::: EXTRACTED DATA

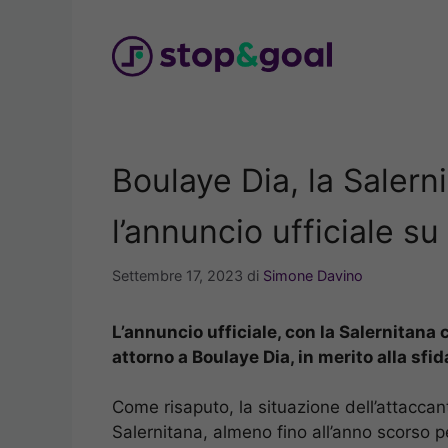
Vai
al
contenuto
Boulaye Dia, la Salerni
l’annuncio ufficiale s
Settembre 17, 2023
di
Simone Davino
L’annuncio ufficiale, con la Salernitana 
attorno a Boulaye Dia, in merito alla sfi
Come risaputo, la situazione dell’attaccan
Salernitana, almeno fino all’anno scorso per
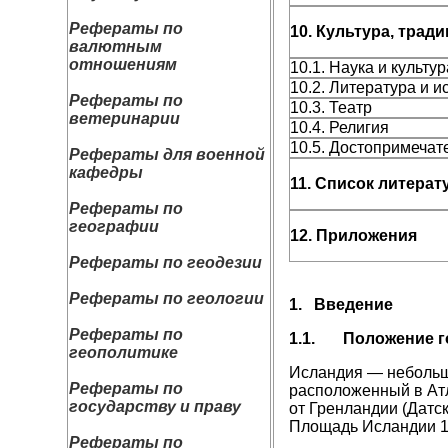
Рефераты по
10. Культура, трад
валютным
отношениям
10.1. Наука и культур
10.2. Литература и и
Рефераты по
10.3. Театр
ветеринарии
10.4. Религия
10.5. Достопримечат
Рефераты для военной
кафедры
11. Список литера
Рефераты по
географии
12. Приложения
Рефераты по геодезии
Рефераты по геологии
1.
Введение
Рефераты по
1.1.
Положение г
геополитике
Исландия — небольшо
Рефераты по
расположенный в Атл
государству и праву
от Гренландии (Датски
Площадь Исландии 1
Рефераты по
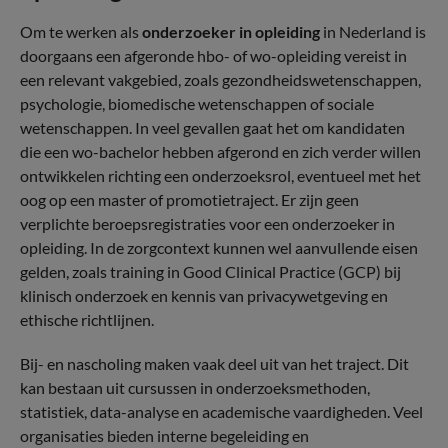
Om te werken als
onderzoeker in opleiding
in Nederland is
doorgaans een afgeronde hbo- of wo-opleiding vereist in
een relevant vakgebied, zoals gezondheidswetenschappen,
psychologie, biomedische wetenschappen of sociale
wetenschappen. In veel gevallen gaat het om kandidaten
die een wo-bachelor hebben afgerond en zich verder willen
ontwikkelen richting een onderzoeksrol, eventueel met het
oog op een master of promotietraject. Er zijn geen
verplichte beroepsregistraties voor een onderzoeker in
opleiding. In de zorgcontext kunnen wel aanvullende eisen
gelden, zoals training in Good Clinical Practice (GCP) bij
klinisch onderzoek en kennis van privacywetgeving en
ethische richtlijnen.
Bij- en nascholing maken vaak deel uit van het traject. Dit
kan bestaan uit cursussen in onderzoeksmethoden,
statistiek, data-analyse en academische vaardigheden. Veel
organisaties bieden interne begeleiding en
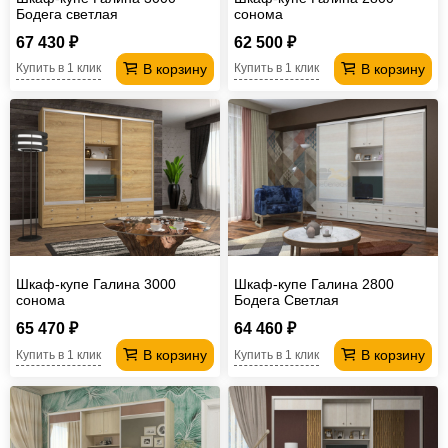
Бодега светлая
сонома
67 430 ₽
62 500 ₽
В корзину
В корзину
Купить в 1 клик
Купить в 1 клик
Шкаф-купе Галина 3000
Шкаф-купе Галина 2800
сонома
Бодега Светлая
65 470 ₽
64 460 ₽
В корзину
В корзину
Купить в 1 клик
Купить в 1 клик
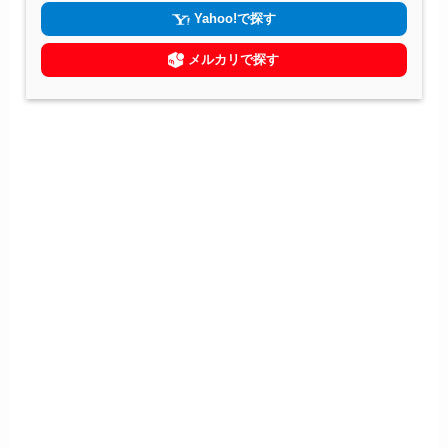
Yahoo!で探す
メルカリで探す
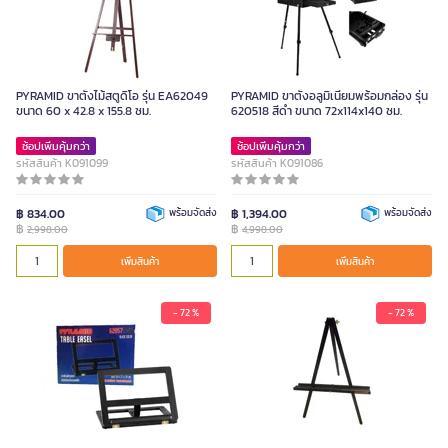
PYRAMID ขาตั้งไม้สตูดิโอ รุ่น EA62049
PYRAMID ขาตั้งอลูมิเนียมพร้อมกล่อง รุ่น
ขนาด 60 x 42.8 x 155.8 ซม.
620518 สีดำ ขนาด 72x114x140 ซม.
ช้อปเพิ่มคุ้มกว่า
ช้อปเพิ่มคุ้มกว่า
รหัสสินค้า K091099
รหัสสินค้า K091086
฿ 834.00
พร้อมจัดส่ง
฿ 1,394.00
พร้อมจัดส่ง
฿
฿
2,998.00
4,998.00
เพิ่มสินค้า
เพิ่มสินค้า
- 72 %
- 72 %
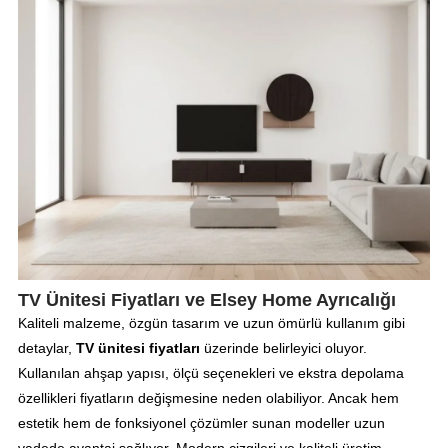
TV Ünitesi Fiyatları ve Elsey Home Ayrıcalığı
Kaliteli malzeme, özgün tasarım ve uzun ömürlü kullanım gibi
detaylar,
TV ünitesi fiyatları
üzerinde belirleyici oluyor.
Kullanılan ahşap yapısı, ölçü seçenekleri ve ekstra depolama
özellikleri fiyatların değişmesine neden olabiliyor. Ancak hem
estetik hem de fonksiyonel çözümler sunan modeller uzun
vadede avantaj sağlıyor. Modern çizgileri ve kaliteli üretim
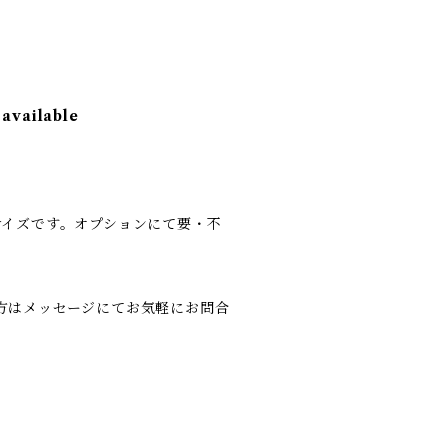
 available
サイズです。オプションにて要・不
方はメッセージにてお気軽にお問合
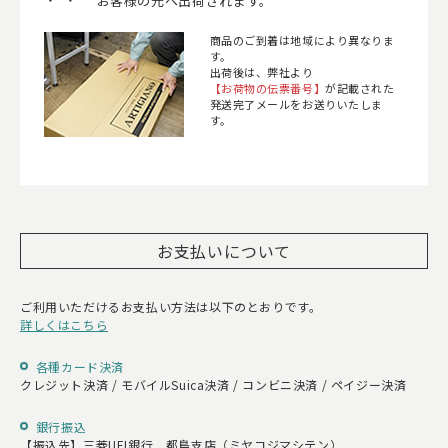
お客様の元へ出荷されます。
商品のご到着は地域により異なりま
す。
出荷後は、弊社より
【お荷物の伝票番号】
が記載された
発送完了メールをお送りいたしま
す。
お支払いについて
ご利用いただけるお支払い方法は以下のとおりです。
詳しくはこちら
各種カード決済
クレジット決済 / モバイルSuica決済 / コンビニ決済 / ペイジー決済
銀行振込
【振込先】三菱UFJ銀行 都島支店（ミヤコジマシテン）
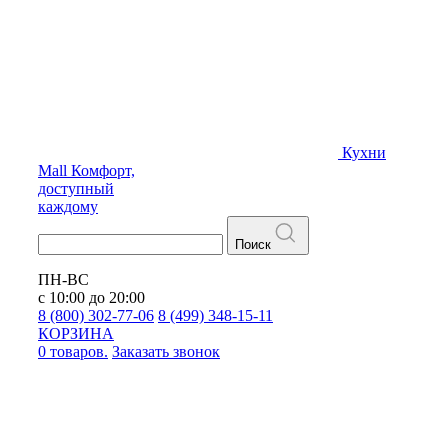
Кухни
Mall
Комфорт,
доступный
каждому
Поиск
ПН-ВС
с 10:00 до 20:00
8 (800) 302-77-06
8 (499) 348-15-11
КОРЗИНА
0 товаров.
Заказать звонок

::::::

→ **EXERCISE INSTRUCTIONS**: Your copy of the data above should match it exactly, apart from the images.

→ **RESPONSE**:
Vai
al
contenuto
Boulaye Dia, la Salerni
l’annuncio ufficiale s
Settembre 17, 2023
di
Simone Davino
L’annuncio ufficiale, con la Salernitana 
attorno a Boulaye Dia, in merito alla sfi
Come risaputo, la situazione dell’attaccan
Salernitana, almeno fino all’anno scorso per
Рефераты по
10. Культура, трад
валютным
отношениям
10.1. Наука и культур
10.2. Литература и и
Рефераты по
10.3. Театр
ветеринарии
10.4. Религия
10.5. Достопримечат
Рефераты для военной
кафедры
11. Список литера
Рефераты по
географии
12. Приложения
Рефераты по геодезии
Рефераты по геологии
1.
Введение
Рефераты по
1.1.
Положение г
геополитике
Исландия — небольшо
Рефераты по
расположенный в Атл
государству и праву
от Гренландии (Датски
Площадь Исландии 1
Рефераты по
Om te werken als
onderzoeker in opleiding
in Nederland is
doorgaans een afgeronde hbo- of wo-opleiding vereist in
een relevant vakgebied, zoals gezondheidswetenschappen,
psychologie, biomedische wetenschappen of sociale
wetenschappen. In veel gevallen gaat het om kandidaten
die een wo-bachelor hebben afgerond en zich verder willen
ontwikkelen richting een onderzoeksrol, eventueel met het
oog op een master of promotietraject. Er zijn geen
verplichte beroepsregistraties voor een onderzoeker in
opleiding. In de zorgcontext kunnen wel aanvullende eisen
gelden, zoals training in Good Clinical Practice (GCP) bij
klinisch onderzoek en kennis van privacywetgeving en
ethische richtlijnen.
Bij- en nascholing maken vaak deel uit van het traject. Dit
kan bestaan uit cursussen in onderzoeksmethoden,
statistiek, data-analyse en academische vaardigheden. Veel
organisaties bieden interne begeleiding en
Бодега светлая
сонома
67 430 ₽
62 500 ₽
В корзину
В корзину
Купить в 1 клик
Купить в 1 клик
Шкаф-купе Галина 3000
Шкаф-купе Галина 2800
сонома
Бодега Светлая
65 470 ₽
64 460 ₽
В корзину
В корзину
Купить в 1 клик
Купить в 1 клик
Yahoo!で探す
メルカリで探す
PYRAMID ขาตั้งไม้สตูดิโอ รุ่น EA62049
PYRAMID ขาตั้งอลูมิเนียมพร้อมกล่อง รุ่น
ขนาด 60 x 42.8 x 155.8 ซม.
620518 สีดำ ขนาด 72x114x140 ซม.
ช้อปเพิ่มคุ้มกว่า
ช้อปเพิ่มคุ้มกว่า
รหัสสินค้า K091099
รหัสสินค้า K091086
฿ 834.00
พร้อมจัดส่ง
฿ 1,394.00
พร้อมจัดส่ง
฿
฿
2,998.00
4,998.00
เพิ่มสินค้า
เพิ่มสินค้า
- 72 %
- 72 %
TV Ünitesi Fiyatları ve Elsey Home Ayrıcalığı
Kaliteli malzeme, özgün tasarım ve uzun ömürlü kullanım gibi
detaylar,
TV ünitesi fiyatları
üzerinde belirleyici oluyor.
Kullanılan ahşap yapısı, ölçü seçenekleri ve ekstra depolama
özellikleri fiyatların değişmesine neden olabiliyor. Ancak hem
estetik hem de fonksiyonel çözümler sunan modeller uzun
vadede avantaj sağlıyor. Modern çizgileri ve kaliteli üretim
 available
サイズです。オプションにて要・不
方はメッセージにてお気軽にお問合
お客様の元へ出荷されます。
商品のご到着は地域により異なりま
す。
出荷後は、弊社より
【お荷物の伝票番号】
が記載された
発送完了メールをお送りいたしま
す。
お支払いについて
ご利用いただけるお支払い方法は以下のとおりです。
詳しくはこちら
各種カード決済
クレジット決済 / モバイルSuica決済 / コンビニ決済 / ペイジー決済
銀行振込
【振込先】三菱UFJ銀行 都島支店（ミヤコジマシテン）
Кухни
Mall
Комфорт,
доступный
каждому
Поиск
ПН-ВС
с 10:00 до 20:00
8 (800) 302-77-06
8 (499) 348-15-11
КОРЗИНА
0 товаров.
Заказать звонок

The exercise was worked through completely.